I have just been reading an eye-opening article by Ramin Shokrizade about the techniques that online game designers use to extract money from players. Playing computer games and writing software have a great deal in common, two important characteristics they both share are being immersive and very enjoyable.

Reward Removal

From the article: “The technique involves giving the player some really huge reward, that makes them really happy, and then threatening to take it away if they do not spend.” Hmm, this sounds familiar. Beginner programmers are very resistant to deleting any code they have written, whereas more experienced developers are much less resistant to deleting code but they often put up a fight if an attempt is made to remove a feature they are responsible for creating.

“The longer you allow the player to have the reward before you take it away, the more powerful is the effect.” Wot! Remove this feature? What if somebody somewhere is using it?

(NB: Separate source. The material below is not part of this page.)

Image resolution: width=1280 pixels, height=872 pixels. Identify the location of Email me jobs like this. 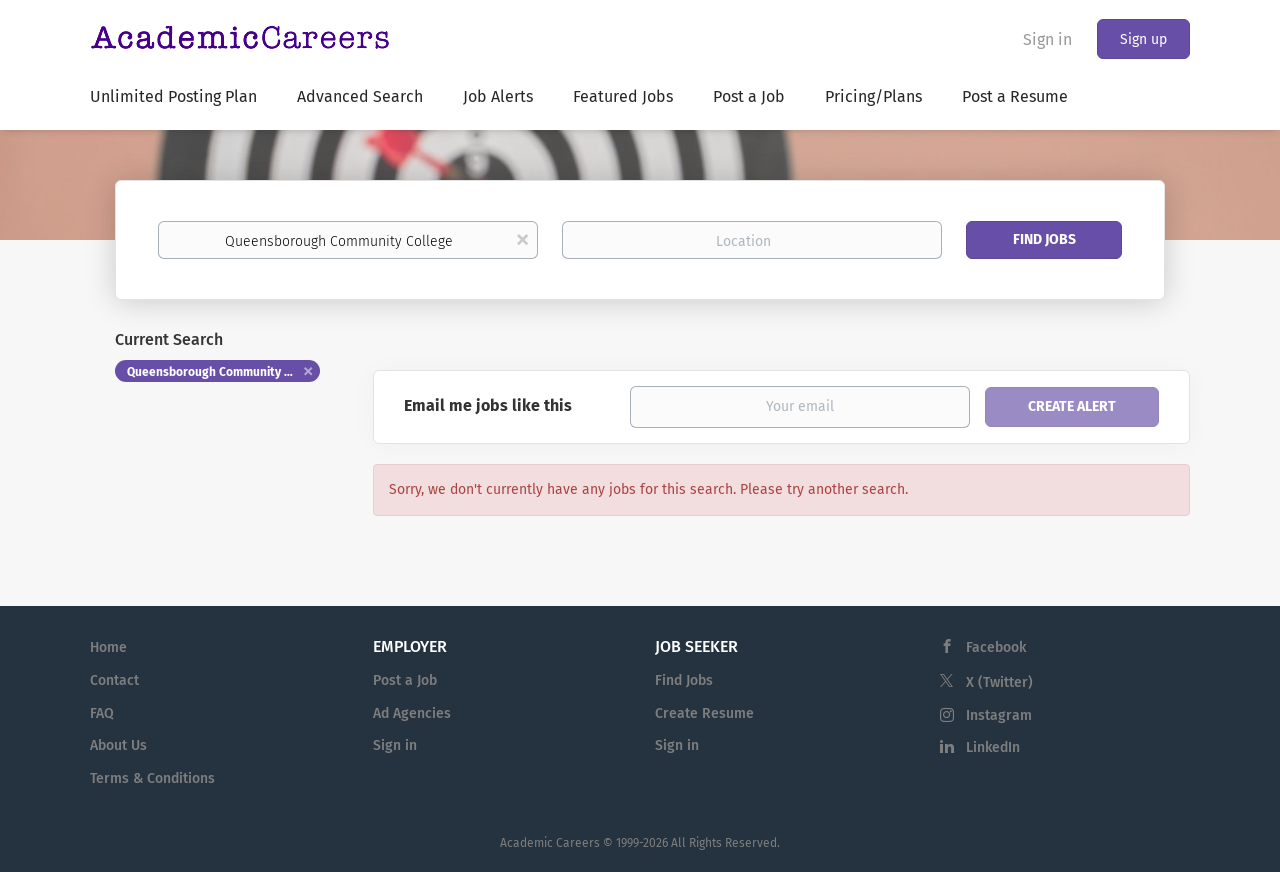 (488, 405).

“… uses the same technique at the end of each dungeon again in the form of an inventory cap. The player is given a number of “eggs” as rewards, the contents of which have to be held in inventory. If your small inventory space is exceeded, again those eggs are taken from you unless you spend to increase your inventory space.” Why are there no researchers with this kind of penetrating insight investigating how to make software engineering more cost effective? We continue to suffer from the programming is logic by other means world view, promulgated by the failed mathematicians that populate so many computing departments.

Premium Currencies

“To maximize the efficacy of a coercive monetization model, you must use a premium currency, …” [a premium currency is in-game money that is disconnected from real wold money]. The lesson here is that if you want software developers to make decisions relating to real world events you need to provide a direct and transparent connection to the real world. Hide the connection under layers of abstraction or vague metrics and developers can be easily fooled into making poor decisions.

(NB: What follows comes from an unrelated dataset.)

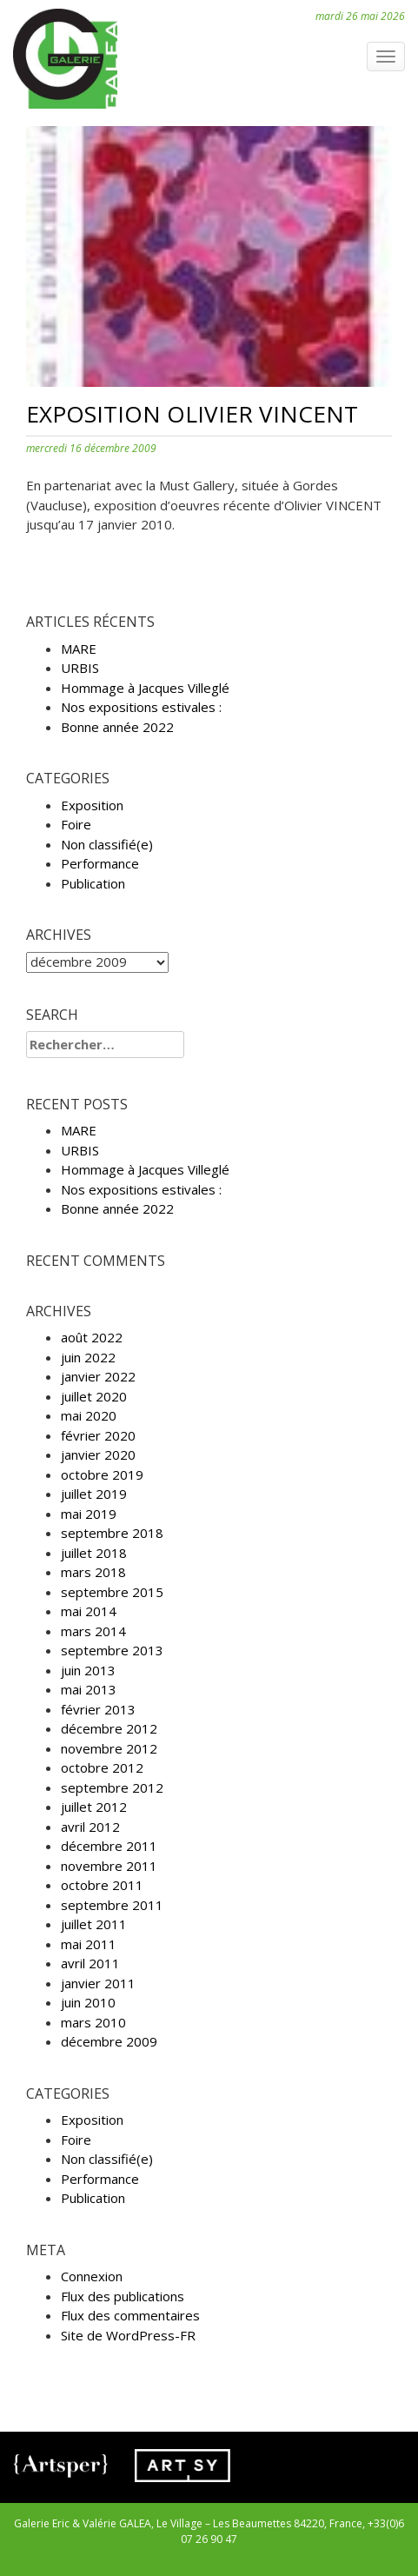 Image resolution: width=418 pixels, height=2576 pixels. Describe the element at coordinates (80, 667) in the screenshot. I see `URBIS` at that location.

Skill Games vs. Money Games

“A game of skill … ability to make sound decisions primarily determines … success. A money game … ability to spend money is the primary determinant of … success. Consumers far prefer skill games to money games, …. A key skill in deploying a coercive monetization model is to disguise your money game as a skill game.”

I think most developers consider their job to be one of making skillful decisions rather than one of making money for their employer, rationalizing that these skillful decisions result in their employer making money. Hmm, how much time do developers spend in skillful activity for what appear to outsiders as obscure coding issues; skillful activity is enjoyable while doing what makes most money for one’s employer can result in having to do lots of really dull and boring tasks. I cannot help but think that skill here is playing the role of a premium currency.

The big difference between playing a game and writing software is that in most cases a game has a well defined ending, a path exists to get there and players know when they get there. One of the reasons that managing software developers is like herding cats is that the ‘end’ is often very fuzzy and ill-defined. This does not mean that factory farming techniques are not applicable to software development, just that we have not yet figured out which techniques work.